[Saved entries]
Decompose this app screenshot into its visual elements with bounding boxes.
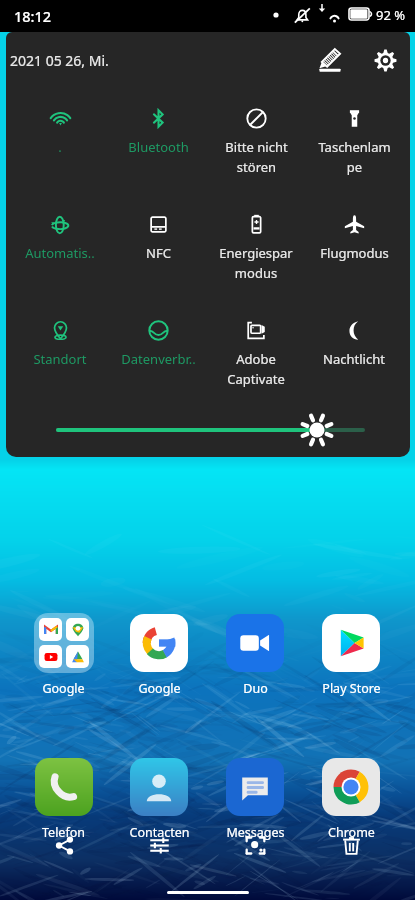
staticText: Play Store <box>322 680 381 697</box>
staticText: Flugmodus <box>320 244 389 262</box>
button[interactable]: . <box>11 88 109 194</box>
staticText: . <box>58 138 62 156</box>
button[interactable]: Tune <box>137 823 181 867</box>
staticText: Contacten <box>129 824 190 841</box>
staticText: 92 % <box>376 6 406 24</box>
button[interactable]: Standort <box>11 300 109 406</box>
button[interactable]: Messages <box>207 757 303 841</box>
staticText: Bitte nicht stören <box>225 138 288 176</box>
staticText: 2021 05 26, Mi. <box>10 51 109 70</box>
button[interactable]: Bluetooth <box>109 88 207 194</box>
staticText: Chrome <box>328 824 375 841</box>
button[interactable]: Settings <box>366 41 404 79</box>
staticText: NFC <box>146 244 171 262</box>
button[interactable]: Duo <box>207 613 303 697</box>
staticText: Energiespar modus <box>219 244 293 282</box>
button[interactable]: Play Store <box>303 613 399 697</box>
button[interactable]: Brightness <box>6 410 410 450</box>
button[interactable]: Taschenlam pe <box>305 88 403 194</box>
staticText: Google <box>138 680 181 697</box>
staticText: Standort <box>33 350 87 368</box>
staticText: Adobe Captivate <box>227 350 285 388</box>
button[interactable]: Bitte nicht stören <box>207 88 305 194</box>
button[interactable]: Contacten <box>111 757 207 841</box>
button[interactable]: Edit <box>311 41 349 79</box>
staticText: Automatis.. <box>25 244 95 262</box>
button[interactable]: Google <box>16 613 111 697</box>
staticText: Google <box>42 680 85 697</box>
button[interactable]: Adobe Captivate <box>207 300 305 406</box>
staticText: Telefon <box>42 824 85 841</box>
button[interactable]: Telefon <box>16 757 111 841</box>
button[interactable]: Lens <box>233 823 277 867</box>
button[interactable]: Energiespar modus <box>207 194 305 300</box>
staticText: 18:12 <box>14 6 52 26</box>
button[interactable]: Datenverbr.. <box>109 300 207 406</box>
button[interactable]: Nachtlicht <box>305 300 403 406</box>
button[interactable]: Chrome <box>303 757 399 841</box>
staticText: Messages <box>226 824 285 841</box>
staticText: Nachtlicht <box>323 350 385 368</box>
button[interactable]: Flugmodus <box>305 194 403 300</box>
button[interactable]: Delete <box>329 823 373 867</box>
staticText: Datenverbr.. <box>121 350 196 368</box>
button[interactable]: Share <box>42 823 86 867</box>
button[interactable]: NFC <box>109 194 207 300</box>
button[interactable]: Automatis.. <box>11 194 109 300</box>
button[interactable]: Google <box>111 613 207 697</box>
staticText: Duo <box>243 680 268 697</box>
staticText: Taschenlam pe <box>318 138 391 176</box>
staticText: Bluetooth <box>128 138 189 156</box>
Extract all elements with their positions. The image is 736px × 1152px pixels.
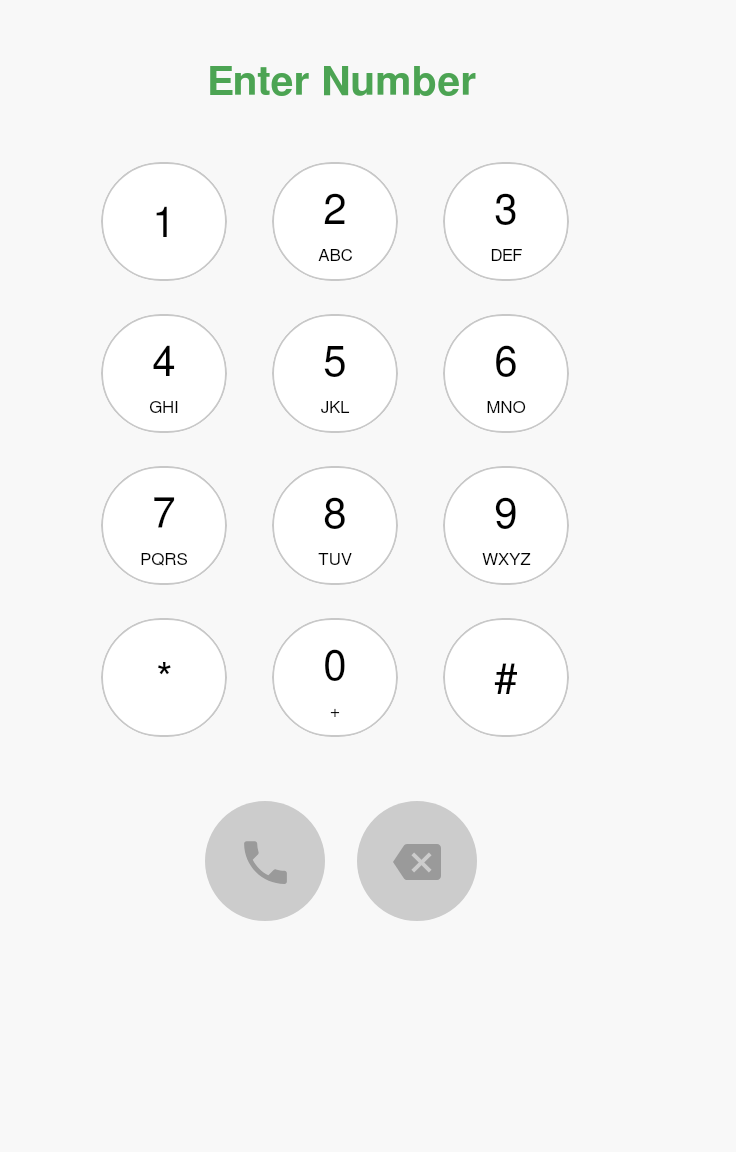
- staticText: *: [156, 659, 173, 701]
- staticText: PQRS: [140, 551, 188, 568]
- button[interactable]: 1: [101, 162, 227, 281]
- button[interactable]: 3: [443, 162, 569, 281]
- staticText: JKL: [320, 399, 350, 416]
- button[interactable]: Call: [205, 801, 325, 921]
- button[interactable]: 5: [272, 314, 398, 433]
- button[interactable]: 2: [272, 162, 398, 281]
- staticText: Enter Number: [207, 62, 477, 103]
- staticText: GHI: [149, 399, 179, 416]
- staticText: 3: [494, 190, 518, 232]
- staticText: 8: [323, 494, 347, 536]
- staticText: 5: [323, 342, 347, 384]
- staticText: 0: [323, 646, 347, 688]
- button[interactable]: 7: [101, 466, 227, 585]
- staticText: +: [330, 703, 340, 720]
- button[interactable]: 6: [443, 314, 569, 433]
- button[interactable]: Backspace: [357, 801, 477, 921]
- staticText: 9: [494, 494, 518, 536]
- staticText: 7: [152, 494, 176, 536]
- button[interactable]: 9: [443, 466, 569, 585]
- button[interactable]: #: [443, 618, 569, 737]
- button[interactable]: 8: [272, 466, 398, 585]
- staticText: DEF: [490, 247, 523, 264]
- staticText: WXYZ: [482, 551, 531, 568]
- button[interactable]: *: [101, 618, 227, 737]
- staticText: 6: [494, 342, 518, 384]
- button[interactable]: 0: [272, 618, 398, 737]
- staticText: 4: [152, 342, 176, 384]
- staticText: #: [494, 659, 518, 701]
- staticText: 1: [152, 203, 176, 245]
- button[interactable]: 4: [101, 314, 227, 433]
- staticText: ABC: [318, 247, 353, 264]
- staticText: MNO: [486, 399, 526, 416]
- staticText: 2: [323, 190, 347, 232]
- staticText: TUV: [318, 551, 352, 568]
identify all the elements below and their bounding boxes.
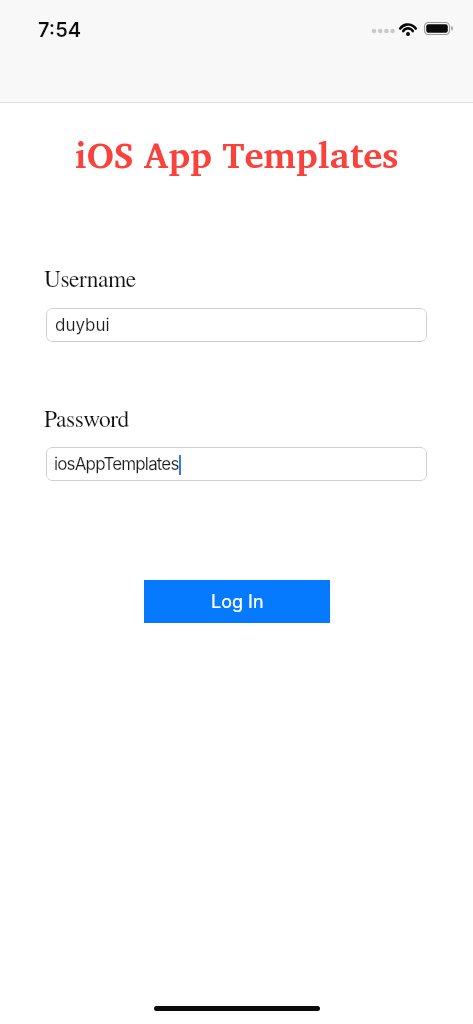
staticText: duybui <box>55 315 110 336</box>
button[interactable]: duybui <box>46 308 427 342</box>
button[interactable]: iosAppTemplates <box>46 447 427 481</box>
staticText: iosAppTemplates <box>54 454 179 475</box>
button[interactable]: Log In <box>144 580 330 623</box>
staticText: 7:54 <box>38 18 82 42</box>
staticText: Log In <box>211 591 264 613</box>
staticText: Password <box>44 402 129 433</box>
staticText: Username <box>44 262 136 293</box>
staticText: iOS App Templates <box>0 125 473 184</box>
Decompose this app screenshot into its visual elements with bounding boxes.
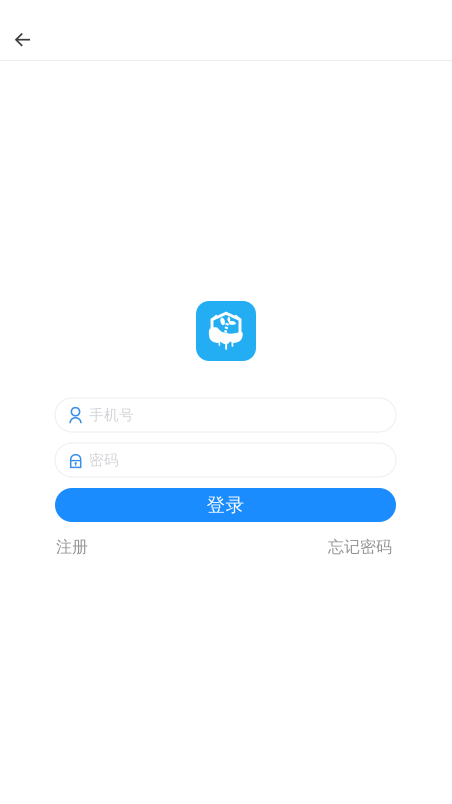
button[interactable]: 忘记密码 <box>328 537 392 557</box>
staticText: 注册 <box>56 537 88 557</box>
button[interactable]: 登录 <box>55 488 396 522</box>
button[interactable]: Back <box>0 0 45 62</box>
staticText: 忘记密码 <box>328 537 392 557</box>
staticText: 手机号 <box>89 406 134 424</box>
staticText: 密码 <box>89 451 119 469</box>
button[interactable]: 注册 <box>56 537 88 557</box>
staticText: 登录 <box>206 494 244 516</box>
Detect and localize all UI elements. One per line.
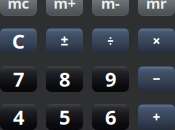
staticText: mr [146,0,167,13]
staticText: 7 [13,66,24,92]
button[interactable]: Minus [138,66,175,92]
button[interactable]: Divide [92,28,129,54]
staticText: C [12,28,25,54]
staticText: 9 [105,66,116,92]
staticText: 5 [59,104,70,130]
staticText: 8 [59,66,70,92]
button[interactable]: mr [138,0,175,16]
button[interactable]: m+ [46,0,83,16]
button[interactable]: Clear [0,28,37,54]
button[interactable]: 4 [0,104,37,130]
staticText: m- [101,0,120,13]
staticText: m+ [54,0,76,13]
staticText: mc [8,0,30,13]
staticText: 6 [105,104,116,130]
button[interactable]: 5 [46,104,83,130]
button[interactable]: Plus [138,104,175,130]
button[interactable]: mc [0,0,37,16]
staticText: 4 [13,104,24,130]
button[interactable]: 8 [46,66,83,92]
button[interactable]: 6 [92,104,129,130]
button[interactable]: Plus minus [46,28,83,54]
button[interactable]: Multiply [138,28,175,54]
button[interactable]: m- [92,0,129,16]
button[interactable]: 9 [92,66,129,92]
button[interactable]: 7 [0,66,37,92]
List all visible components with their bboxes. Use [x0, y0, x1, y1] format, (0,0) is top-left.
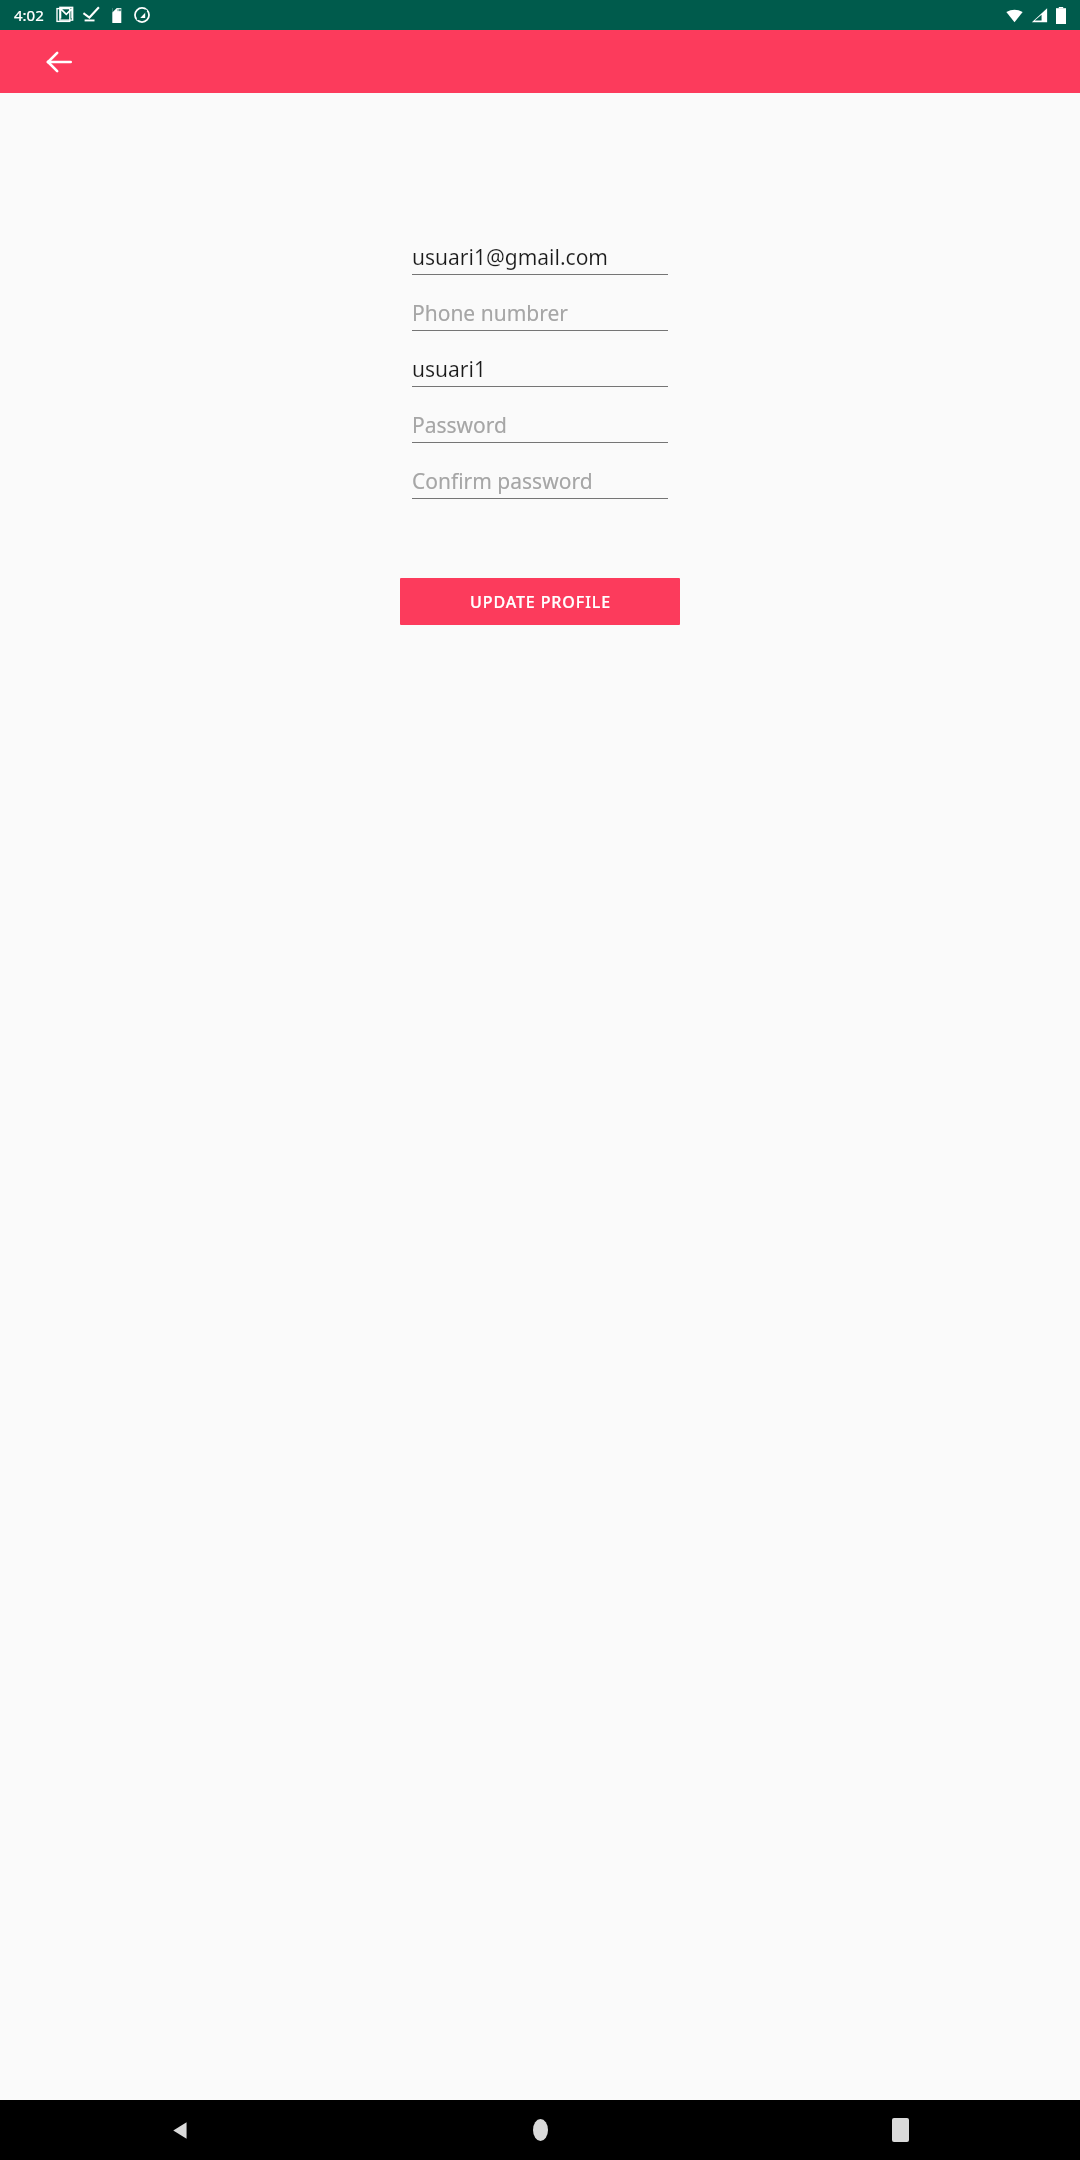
- button[interactable]: UPDATE PROFILE: [400, 578, 680, 625]
- button[interactable]: Phone numbrer: [412, 297, 668, 331]
- button[interactable]: Recent apps: [720, 2100, 1080, 2160]
- staticText: Phone numbrer: [412, 299, 568, 328]
- button[interactable]: Confirm password: [412, 465, 668, 499]
- staticText: 4:02: [14, 5, 44, 25]
- staticText: usuari1@gmail.com: [412, 243, 608, 272]
- button[interactable]: usuari1@gmail.com: [412, 241, 668, 275]
- button[interactable]: Back: [0, 2100, 360, 2160]
- staticText: Password: [412, 411, 507, 440]
- button[interactable]: Back: [44, 47, 74, 77]
- staticText: usuari1: [412, 355, 486, 384]
- staticText: Confirm password: [412, 467, 593, 496]
- staticText: UPDATE PROFILE: [470, 591, 611, 613]
- button[interactable]: usuari1: [412, 353, 668, 387]
- button[interactable]: Home: [360, 2100, 720, 2160]
- button[interactable]: Password: [412, 409, 668, 443]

WHAT TO PRODUCE: Which lines of the entries above contain the word "with"? Copy each of them.

YOUR SOLUTION:
Decompose this app screenshot into its visual elements with bounding boxes.
Extract all elements with their positions. The image is 736px × 1152px pixels.
Decompose this app screenshot into its visual elements with bounding boxes.
List all visible components with their bboxes. Use [x0, y0, x1, y1] format, (0,0) is top-left.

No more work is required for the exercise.